- **What is required**: Return, from the listing below, every line that includes "Trademark".

- **Given records**:
Segment Open
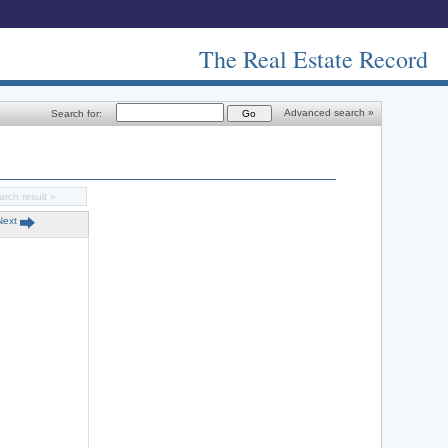
The Real Estate Record
Advanced search »
Search for:
arch result »
Next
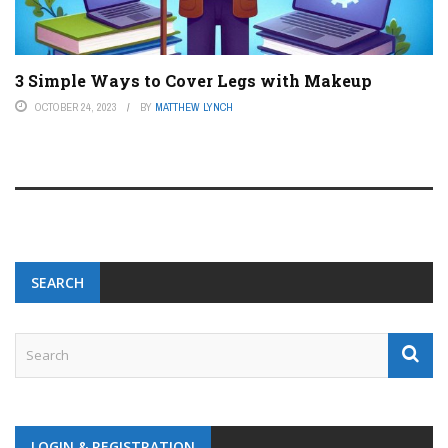
3 Simple Ways to Cover Legs with Makeup
OCTOBER 24, 2023
BY
MATTHEW LYNCH
SEARCH
LOGIN & REGISTRATION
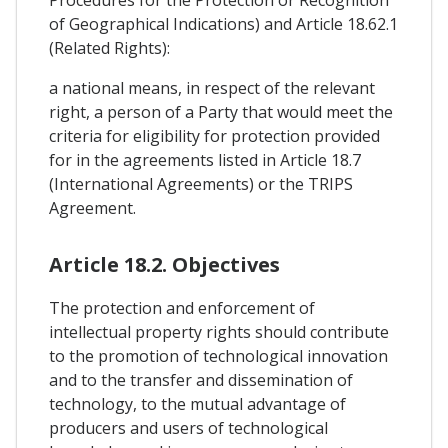
Procedures for the Protection or Recognition
of Geographical Indications) and Article 18.62.1
(Related Rights):
a national means, in respect of the relevant
right, a person of a Party that would meet the
criteria for eligibility for protection provided
for in the agreements listed in Article 18.7
(International Agreements) or the TRIPS
Agreement.
Article 18.2. Objectives
The protection and enforcement of
intellectual property rights should contribute
to the promotion of technological innovation
and to the transfer and dissemination of
technology, to the mutual advantage of
producers and users of technological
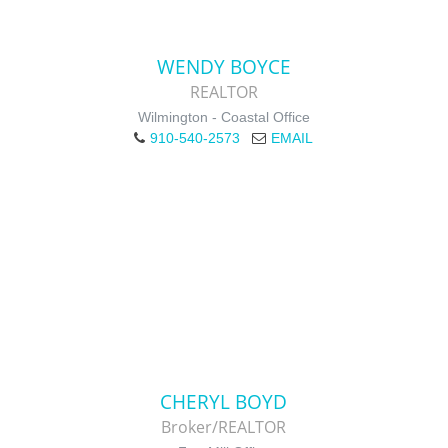
WENDY BOYCE
REALTOR
Wilmington - Coastal Office
910-540-2573
EMAIL
CHERYL BOYD
Broker/REALTOR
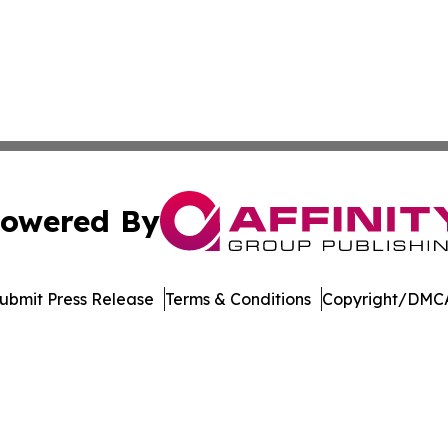
owered By
ubmit Press Release
Terms & Conditions
Copyright/DMCA
dba Affinity Group Publishing & Asia Pacific Transportatio
Cookie Settings / Your Privacy Choices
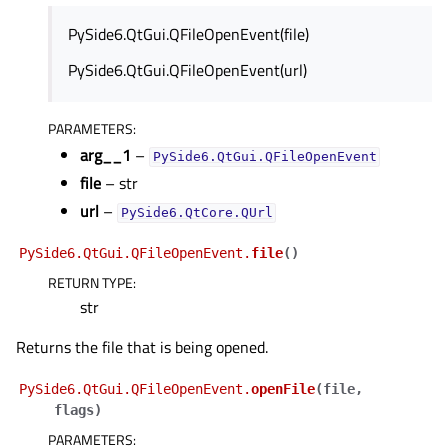
PySide6.QtGui.QFileOpenEvent(file)
PySide6.QtGui.QFileOpenEvent(url)
PARAMETERS
:
arg__1
–
PySide6.QtGui.QFileOpenEvent
file
– str
url
–
PySide6.QtCore.QUrl
PySide6.QtGui.QFileOpenEvent.
file
(
)
RETURN TYPE
:
str
Returns the file that is being opened.
PySide6.QtGui.QFileOpenEvent.
openFile
(
file
,
flags
)
PARAMETERS
:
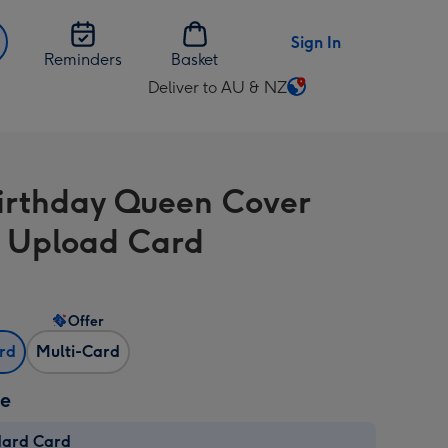
Sign In
Reminders
Basket
Deliver to AU & NZ
Change
delivery
destination
from
irthday Queen Cover
AU
&
 Upload Card
NZ
Offer
ard
Multi-Card
ze
dard Card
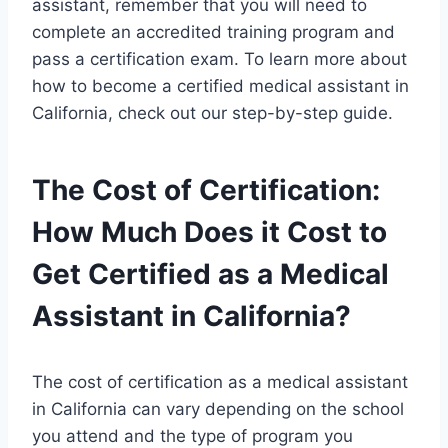
assistant, remember that you will need to
complete an accredited training program and
pass a certification exam. To learn more about
how to become a certified medical assistant in
California, check out our step-by-step guide.
The Cost of Certification:
How Much Does it Cost to
Get Certified as a Medical
Assistant in California?
The cost of certification as a medical assistant
in California can vary depending on the school
you attend and the type of program you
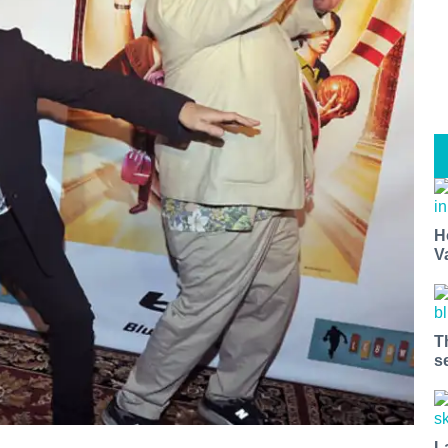
H
V
T
s
L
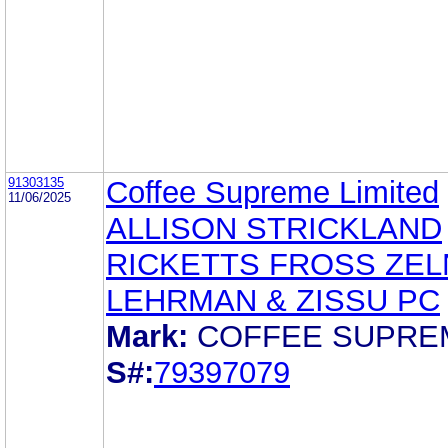
91303135
Coffee Supreme Limited
11/06/2025
ALLISON STRICKLAND
RICKETTS FROSS ZEL
LEHRMAN & ZISSU PC
Mark:
COFFEE SUPRE
S#:
79397079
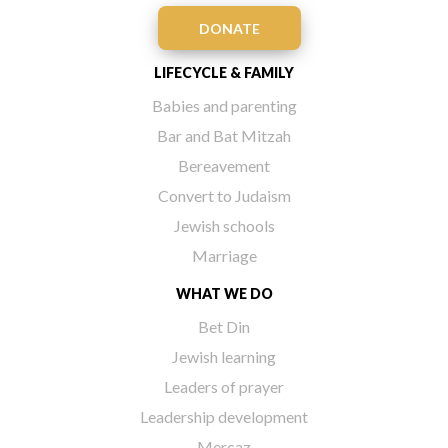
DONATE
LIFECYCLE & FAMILY
Babies and parenting
Bar and Bat Mitzah
Bereavement
Convert to Judaism
Jewish schools
Marriage
WHAT WE DO
Bet Din
Jewish learning
Leaders of prayer
Leadership development
Mercaz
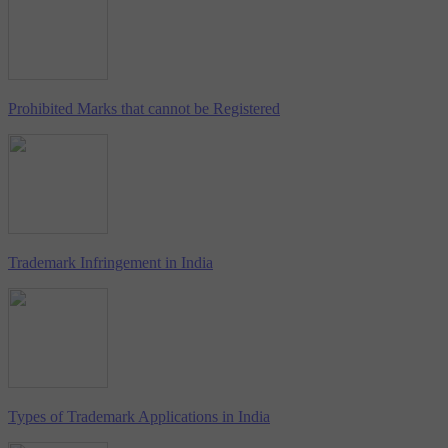
Prohibited Marks that cannot be Registered
Trademark Infringement in India
Types of Trademark Applications in India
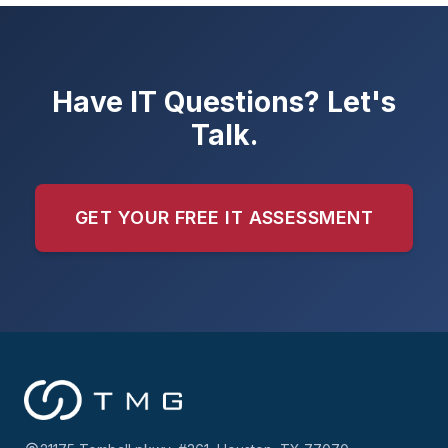
Have IT Questions? Let's
Talk.
GET YOUR FREE IT ASSESSMENT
Segment Closed
- **Exercise answer**:
Trademark Infringement in India
Types of Trademark Applications in India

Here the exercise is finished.